*Input for this task*
● ● ● ● ● ● ●

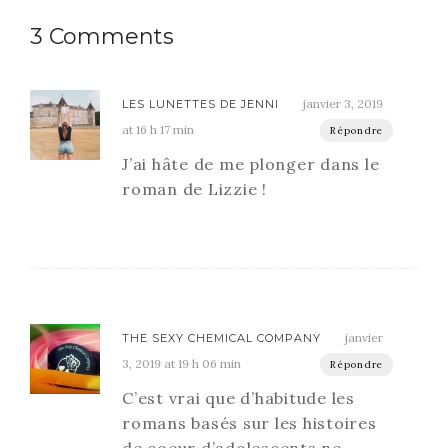
3 Comments
janvier 3, 2019
LES LUNETTES DE JENNI
at 16 h 17 min
Répondre
J’ai hâte de me plonger dans le
roman de Lizzie !
janvier
THE SEXY CHEMICAL COMPANY
3, 2019 at 19 h 06 min
Répondre
C’est vrai que d’habitude les
romans basés sur les histoires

● ● ● ● ● ● ●

*Problem details*
Working down from the line that contains "roman de Lizzie !", retype each line exactly through the last line of the data, and give nothing else.

*Written answer*
roman de Lizzie !
janvier
THE SEXY CHEMICAL COMPANY
3, 2019 at 19 h 06 min
Répondre
C’est vrai que d’habitude les
romans basés sur les histoires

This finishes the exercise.